**** Data to use ****

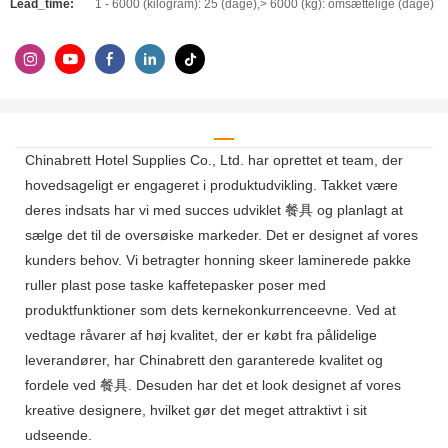
Lead_time:
1 - 6000 (kilogram): 25 (dage),> 6000 (kg): omsættelige (dage)
Chinabrett Hotel Supplies Co., Ltd. har oprettet et team, der
hovedsageligt er engageret i produktudvikling. Takket være
deres indsats har vi med succes udviklet 餐具 og planlagt at
sælge det til de oversøiske markeder. Det er designet af vores
kunders behov. Vi betragter honning skeer laminerede pakke
ruller plast pose taske kaffetepasker poser med
produktfunktioner som dets kernekonkurrenceevne. Ved at
vedtage råvarer af høj kvalitet, der er købt fra pålidelige
leverandører, har Chinabrett den garanterede kvalitet og
fordele ved 餐具. Desuden har det et look designet af vores
kreative designere, hvilket gør det meget attraktivt i sit
udseende.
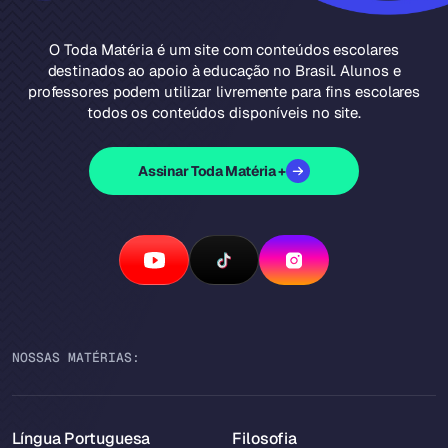
O Toda Matéria é um site com conteúdos escolares
destinados ao apoio à educação no Brasil. Alunos e
professores podem utilizar livremente para fins escolares
todos os conteúdos disponíveis no site.
Assinar Toda Matéria +
NOSSAS MATÉRIAS:
Língua Portuguesa
Filosofia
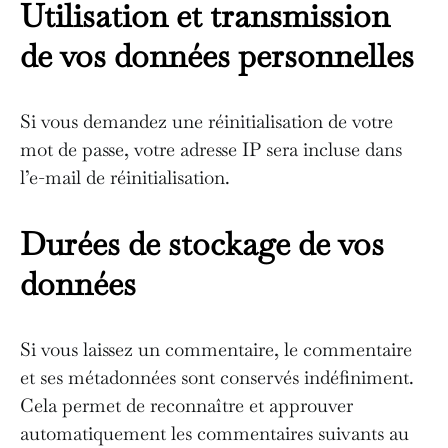
Utilisation et transmission
de vos données personnelles
Si vous demandez une réinitialisation de votre
mot de passe, votre adresse IP sera incluse dans
l’e-mail de réinitialisation.
Durées de stockage de vos
données
Si vous laissez un commentaire, le commentaire
et ses métadonnées sont conservés indéfiniment.
Cela permet de reconnaître et approuver
automatiquement les commentaires suivants au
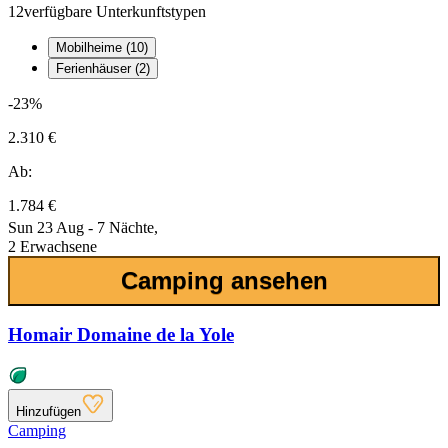
12
verfügbare Unterkunftstypen
Mobilheime (10)
Ferienhäuser (2)
-23%
2.310 €
Ab:
1.784 €
Sun 23 Aug - 7 Nächte,
2 Erwachsene
Camping ansehen
Homair Domaine de la Yole
Hinzufügen
Camping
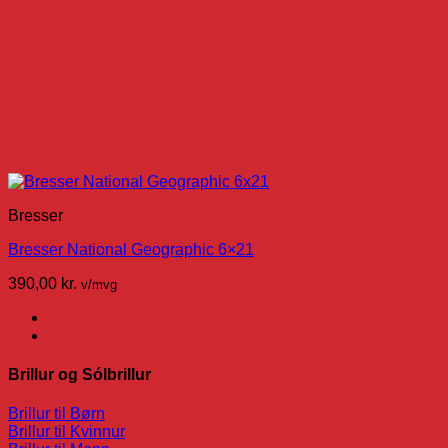
Bresser
Bresser National Geographic 6×21
390,00
kr.
v/mvg
Brillur og Sólbrillur
Brillur til Børn
Brillur til Kvinnur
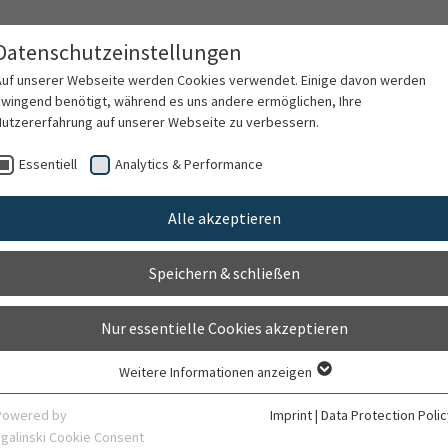
Datenschutzeinstellungen
Auf unserer Webseite werden Cookies verwendet. Einige davon werden
zwingend benötigt, während es uns andere ermöglichen, Ihre
Nutzererfahrung auf unserer Webseite zu verbessern.
Contact
Essentiell
Analytics & Performance
Alle akzeptieren
Speichern & schließen
Nur essentielle Cookies akzeptieren
Weitere Informationen anzeigen
Essentiell
Essentielle Cookies werden für grundlegende Funktionen der Webseite
Powered by
Imprint
|
Data Protection Polic
benötigt. Dadurch ist gewährleistet, dass die Webseite einwandfrei
sgalinski Cookie Consent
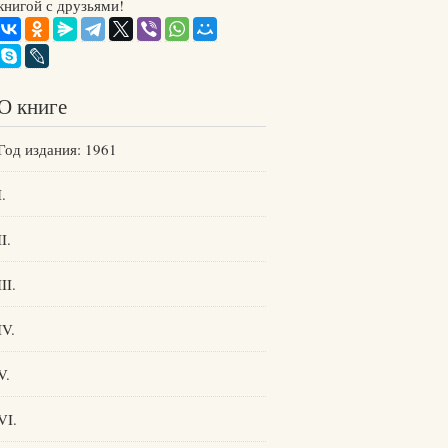
книгой с друзьями!
О книге
Год издания: 1961
I.
II.
III.
IV.
V.
VI.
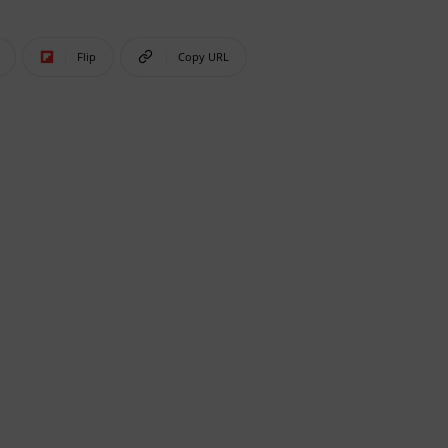
Flip
Copy URL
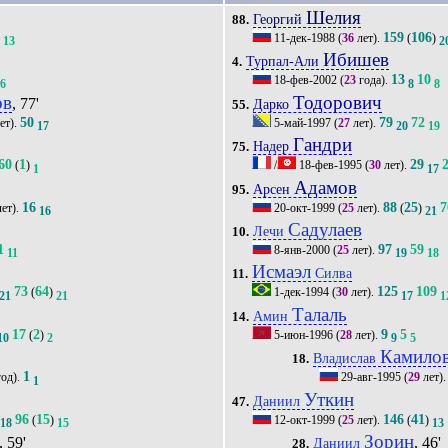
Шелия
Георгий
88.
3
159
106
11-дек-1988
(
36
лет).
(
)
13
2
Ибишев
Турпал-Али
4.
13
10
18-фев-2002
(
23
года).
6
8
8
ов
Тодорович
, 77'
Дарко
55.
50
79
72
ет).
5-май-1997
(
27
лет).
17
20
19
Гандри
Надер
75.
60
1
29
(
)
/
18-фев-1995
(
30
лет).
1
17
Адамов
Арсен
95.
16
88
25
7
ет).
20-окт-1999
(
25
лет).
(
)
16
21
Садулаев
Лечи
10.
1
97
59
8-янв-2000
(
25
лет).
11
19
18
Исмаэл
Силва
11.
73
64
125
109
(
)
1-дек-1994
(
30
лет).
21
21
17
1
Талаль
Амин
14.
17
2
9
5
(
)
5-июн-1996
(
28
лет).
10
2
9
5
Камило
Владислав
18.
1
од).
29-авг-1995
(
29
лет)
1
Уткин
Даниил
47.
96
15
146
41
(
)
12-окт-1999
(
25
лет).
(
)
18
15
13
Зорин
, 59'
, 46'
Даниил
28.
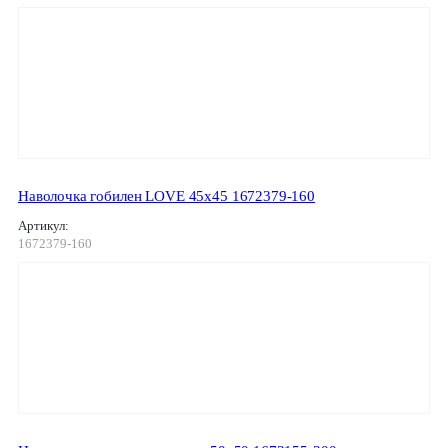
Наволочка гобилен LOVE 45х45 1672379-160
Артикул:
1672379-160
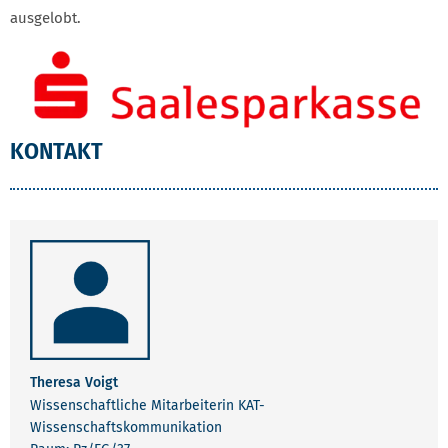
ausgelobt.
KONTAKT
Theresa Voigt
Wissenschaftliche Mitarbeiterin KAT-
Wissenschaftskommunikation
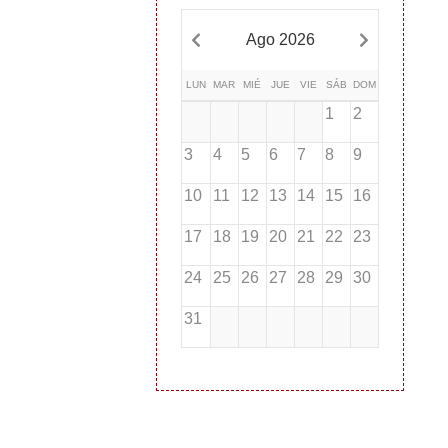
Ago 2026
LUN
MAR
MIÉ
JUE
VIE
SÁB
DOM
1
2
3
4
5
6
7
8
9
10
11
12
13
14
15
16
17
18
19
20
21
22
23
24
25
26
27
28
29
30
31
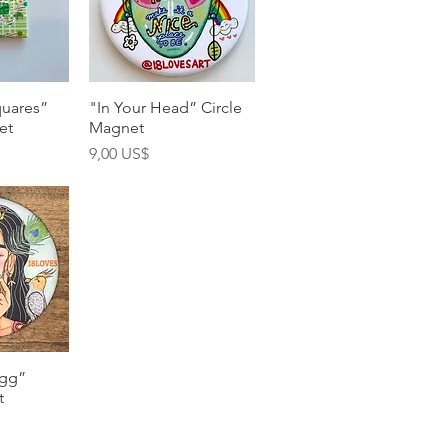
pida
Vista rápida
uares”
"In Your Head” Circle
et
Magnet
Precio
9,00 US$
pida
gg”
t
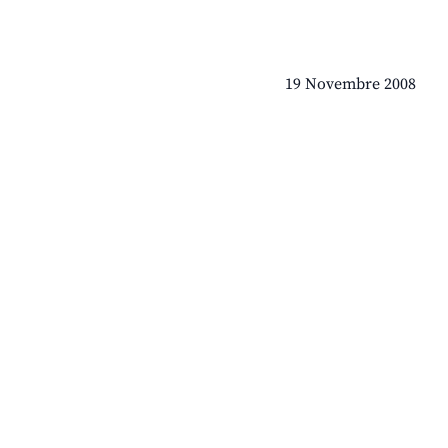
19 Novembre 2008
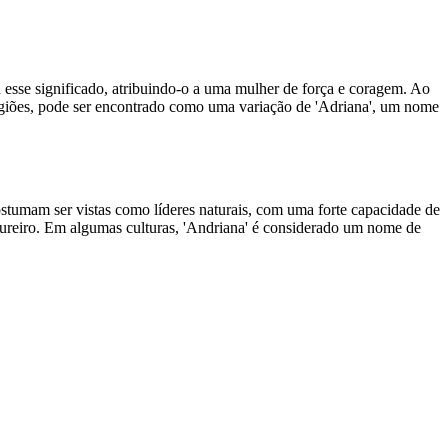
 esse significado, atribuindo-o a uma mulher de força e coragem. Ao
egiões, pode ser encontrado como uma variação de 'Adriana', um nome
stumam ser vistas como líderes naturais, com uma forte capacidade de
entureiro. Em algumas culturas, 'Andriana' é considerado um nome de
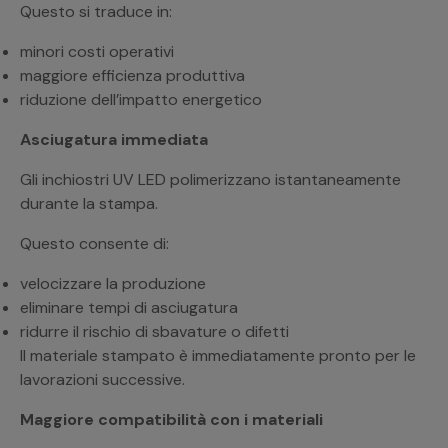
Questo si traduce in:
minori costi operativi
maggiore efficienza produttiva
riduzione dell’impatto energetico
Asciugatura immediata
Gli inchiostri UV LED polimerizzano istantaneamente
durante la stampa.
Questo consente di:
velocizzare la produzione
eliminare tempi di asciugatura
ridurre il rischio di sbavature o difetti
Il materiale stampato è immediatamente pronto per le
lavorazioni successive.
Maggiore compatibilità con i materiali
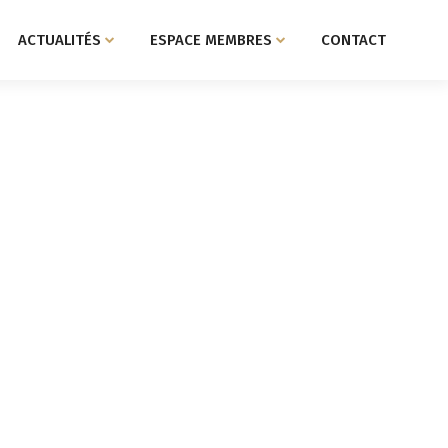
ACTUALITÉS
ESPACE MEMBRES
CONTACT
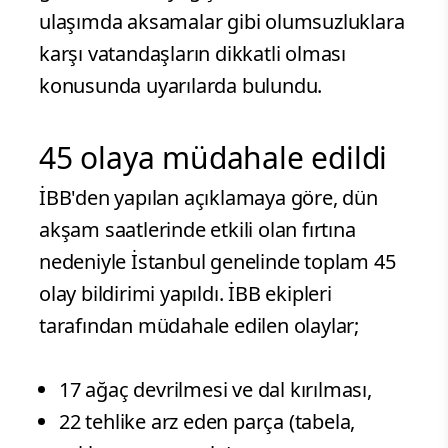
ulaşımda aksamalar gibi olumsuzluklara
karşı vatandaşların dikkatli olması
konusunda uyarılarda bulundu.
45 olaya müdahale edildi
İBB'den yapılan açıklamaya göre, dün
akşam saatlerinde etkili olan fırtına
nedeniyle İstanbul genelinde toplam 45
olay bildirimi yapıldı. İBB ekipleri
tarafından müdahale edilen olaylar;
17 ağaç devrilmesi ve dal kırılması,
22 tehlike arz eden parça (tabela,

****

◆ Task item
Determine how many lines in the listing above contain "nome", giving the number and no other words.

◆ Answer to this exercise
2